Entries taken from a collection:
----------------------------------------
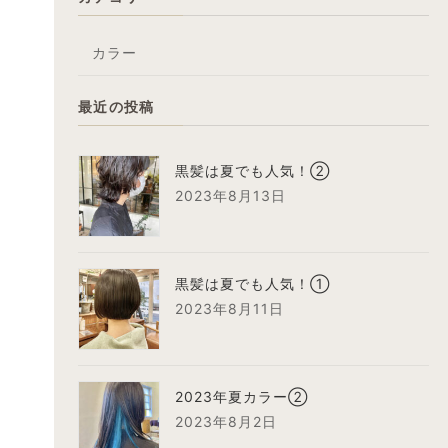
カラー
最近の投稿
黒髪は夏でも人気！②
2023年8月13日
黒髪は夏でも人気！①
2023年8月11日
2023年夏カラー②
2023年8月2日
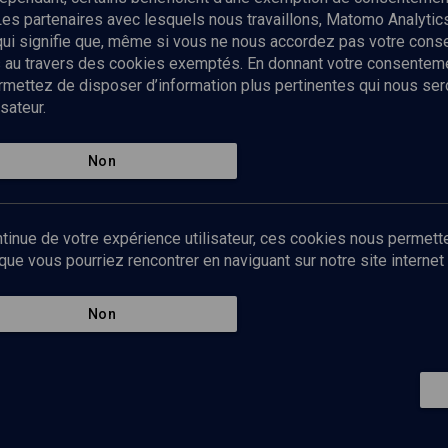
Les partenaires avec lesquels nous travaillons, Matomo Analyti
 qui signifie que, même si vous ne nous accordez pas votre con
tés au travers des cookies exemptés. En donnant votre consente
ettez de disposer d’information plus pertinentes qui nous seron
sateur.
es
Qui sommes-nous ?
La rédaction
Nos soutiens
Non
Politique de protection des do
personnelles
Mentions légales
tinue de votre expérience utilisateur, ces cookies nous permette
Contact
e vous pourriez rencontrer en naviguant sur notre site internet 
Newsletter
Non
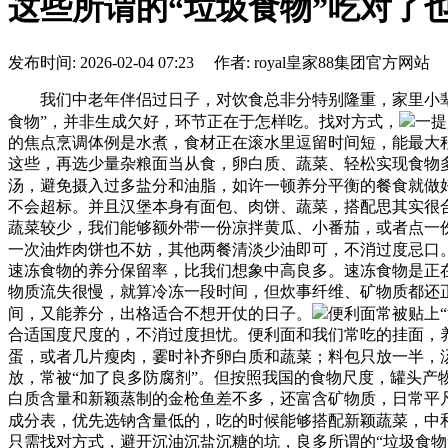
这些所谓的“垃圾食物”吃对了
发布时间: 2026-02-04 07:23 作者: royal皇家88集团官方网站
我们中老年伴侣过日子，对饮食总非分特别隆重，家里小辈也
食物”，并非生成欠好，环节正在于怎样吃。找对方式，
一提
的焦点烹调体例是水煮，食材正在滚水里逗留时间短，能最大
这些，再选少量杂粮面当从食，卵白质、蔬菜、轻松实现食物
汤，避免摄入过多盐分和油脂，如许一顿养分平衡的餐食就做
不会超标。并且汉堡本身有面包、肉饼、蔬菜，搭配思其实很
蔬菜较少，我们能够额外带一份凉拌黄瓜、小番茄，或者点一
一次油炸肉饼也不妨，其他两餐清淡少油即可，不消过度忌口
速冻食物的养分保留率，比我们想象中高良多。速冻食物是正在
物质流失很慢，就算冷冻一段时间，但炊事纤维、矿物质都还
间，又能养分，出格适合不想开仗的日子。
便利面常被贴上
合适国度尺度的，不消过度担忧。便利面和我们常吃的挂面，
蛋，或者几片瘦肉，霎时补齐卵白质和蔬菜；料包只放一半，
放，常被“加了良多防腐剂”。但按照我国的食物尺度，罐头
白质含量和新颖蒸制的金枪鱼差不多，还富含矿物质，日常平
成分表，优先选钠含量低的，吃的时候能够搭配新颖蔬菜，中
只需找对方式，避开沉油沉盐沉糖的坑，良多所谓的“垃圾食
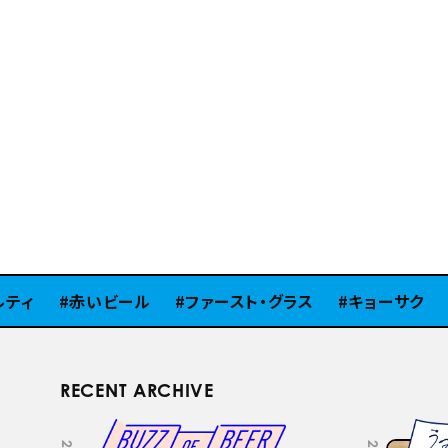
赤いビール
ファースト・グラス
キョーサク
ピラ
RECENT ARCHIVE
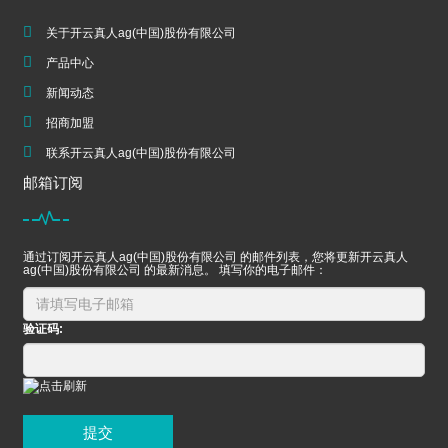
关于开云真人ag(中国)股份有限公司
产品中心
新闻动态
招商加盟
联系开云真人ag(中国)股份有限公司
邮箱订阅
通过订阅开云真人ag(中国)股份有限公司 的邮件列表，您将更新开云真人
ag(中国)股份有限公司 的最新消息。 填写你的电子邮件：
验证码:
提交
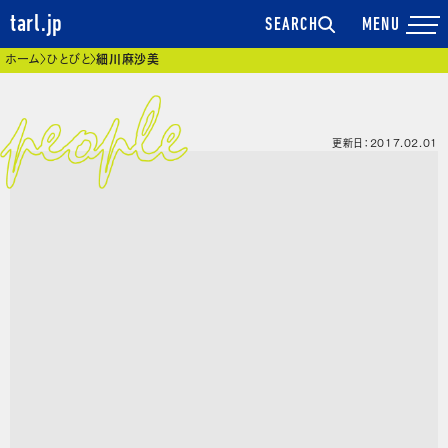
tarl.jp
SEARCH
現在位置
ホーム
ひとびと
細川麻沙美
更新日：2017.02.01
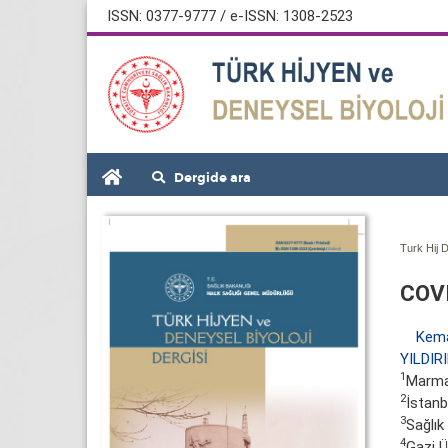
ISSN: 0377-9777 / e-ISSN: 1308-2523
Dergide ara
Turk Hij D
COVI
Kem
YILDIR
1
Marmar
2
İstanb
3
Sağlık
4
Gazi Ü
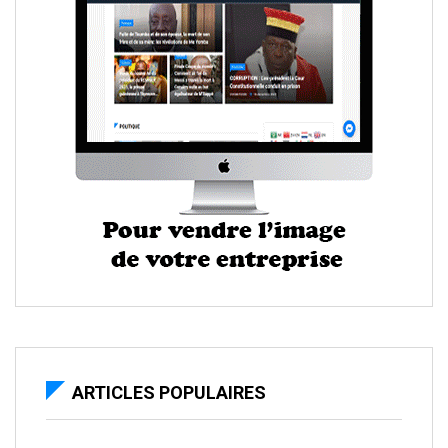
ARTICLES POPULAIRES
----------------------------------------
What you have to do:
Would you set down each line of the data exactly, with no images included?

Exercise response:
カラー
最近の投稿
黒髪は夏でも人気！②
2023年8月13日
黒髪は夏でも人気！①
2023年8月11日
2023年夏カラー②
2023年8月2日
Les partenaires avec lesquels nous travaillons, Matomo Analyti
 qui signifie que, même si vous ne nous accordez pas votre con
tés au travers des cookies exemptés. En donnant votre consente
ettez de disposer d’information plus pertinentes qui nous seron
sateur.
es
Qui sommes-nous ?
La rédaction
Nos soutiens
Non
Politique de protection des do
personnelles
Mentions légales
tinue de votre expérience utilisateur, ces cookies nous permette
Contact
e vous pourriez rencontrer en naviguant sur notre site internet 
Newsletter
Non
这些所谓的“垃圾食物”吃对了
发布时间: 2026-02-04 07:23 作者: royal皇家88集团官方网站
我们中老年伴侣过日子，对饮食总非分特别隆重，家里小辈也
食物”，并非生成欠好，环节正在于怎样吃。找对方式，
一提
的焦点烹调体例是水煮，食材正在滚水里逗留时间短，能最大
这些，再选少量杂粮面当从食，卵白质、蔬菜、轻松实现食物
汤，避免摄入过多盐分和油脂，如许一顿养分平衡的餐食就做
不会超标。并且汉堡本身有面包、肉饼、蔬菜，搭配思其实很
蔬菜较少，我们能够额外带一份凉拌黄瓜、小番茄，或者点一
一次油炸肉饼也不妨，其他两餐清淡少油即可，不消过度忌口
速冻食物的养分保留率，比我们想象中高良多。速冻食物是正在
物质流失很慢，就算冷冻一段时间，但炊事纤维、矿物质都还
间，又能养分，出格适合不想开仗的日子。
便利面常被贴上
合适国度尺度的，不消过度担忧。便利面和我们常吃的挂面，
蛋，或者几片瘦肉，霎时补齐卵白质和蔬菜；料包只放一半，
放，常被“加了良多防腐剂”。但按照我国的食物尺度，罐头
白质含量和新颖蒸制的金枪鱼差不多，还富含矿物质，日常平
成分表，优先选钠含量低的，吃的时候能够搭配新颖蔬菜，中
只需找对方式，避开沉油沉盐沉糖的坑，良多所谓的“垃圾食
赤いビール
ファースト・グラス
キョーサク
ピラ
RECENT ARCHIVE
关于开云真人ag(中国)股份有限公司
产品中心
新闻动态
招商加盟
联系开云真人ag(中国)股份有限公司
邮箱订阅
通过订阅开云真人ag(中国)股份有限公司 的邮件列表，您将更新开云真人
ag(中国)股份有限公司 的最新消息。 填写你的电子邮件：
验证码:
提交
tarl.jp
SEARCH
現在位置
ホーム
ひとびと
細川麻沙美
更新日：2017.02.01
ISSN: 0377-9777 / e-ISSN: 1308-2523
Dergide ara
Turk Hij D
COVI
Kem
YILDIR
1
Marmar
2
İstanb
3
Sağlık
4
Gazi Ü
ARTICLES POPULAIRES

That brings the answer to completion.